27. What is functional interface?

Functional interface contains exactly one abstract method.

Example:

@FunctionalInterface
interface Calculator {
    int add(int a, int b);
}

Examples in Java:

Runnable
Callable
Function
Consumer
Supplier
Predicate

Lambdas work with functional interfaces.


28. What is parallel stream?

Parallel streams process data using multiple threads automatically.

Example:

users.parallelStream()
    .map(User::getName)
    .toList();

Internally uses:

ForkJoinPool

Benefits:

Potential performance improvement
Parallel CPU usage

Especially useful for CPU-intensive workloads.


29. When should parallel stream be avoided?

Parallel streams may cause problems for:

Small datasets
IO-heavy tasks
Shared mutable state
Database operations
Blocking operations

Problems include:

Thread contention
Higher overhead
Unpredictable performance
Concurrency bugs

Parallel streams are not automatically faster.

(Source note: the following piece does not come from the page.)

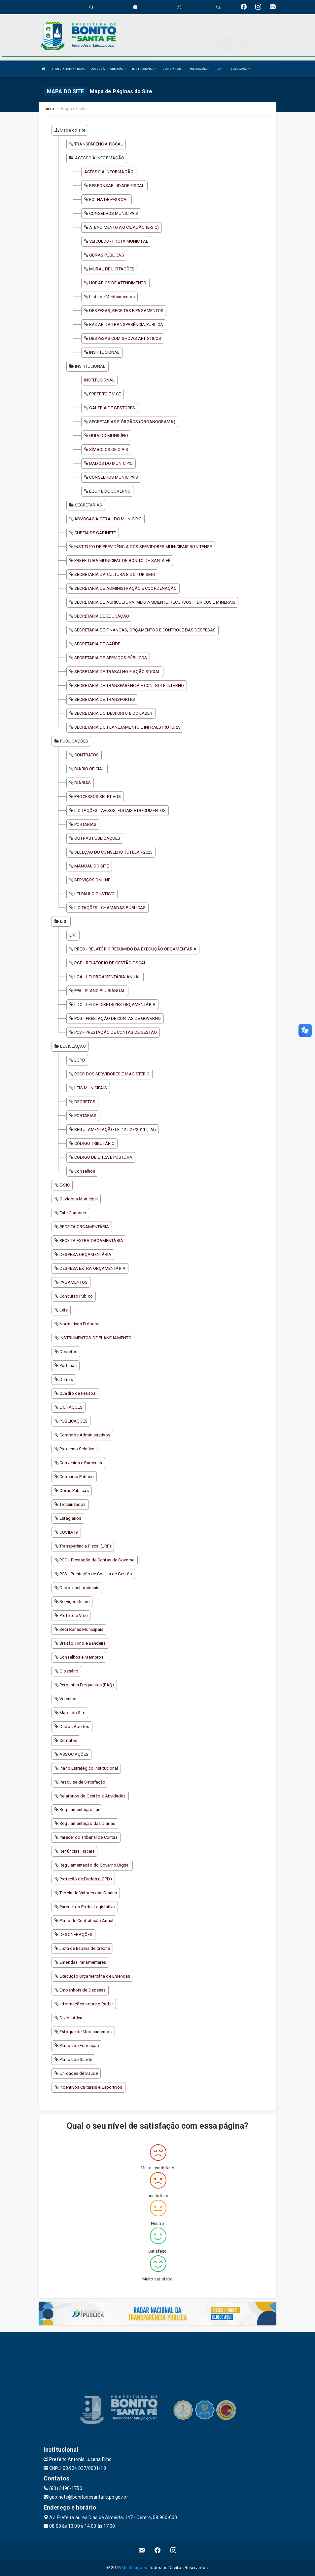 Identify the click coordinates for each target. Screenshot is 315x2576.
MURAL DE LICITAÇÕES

Always benchmark performance before using them.


30. What are stream performance issues?

Common issues:

Problem

Explanation

Excessive object creation

Streams create many temporary objects

Boxing/unboxing overhead

Primitive wrappers reduce performance

Overusing streams

Complex chains reduce readability

Parallel stream misuse

Thread overhead may hurt performance

Repeated stream creation

Unnecessary processing overhead

Example inefficient code:

list.stream()
    .filter(...)
    .collect(...)

inside tight loops repeatedly.

Streams improve readability, but performance-sensitive systems should still be profiled and benchmarked carefully.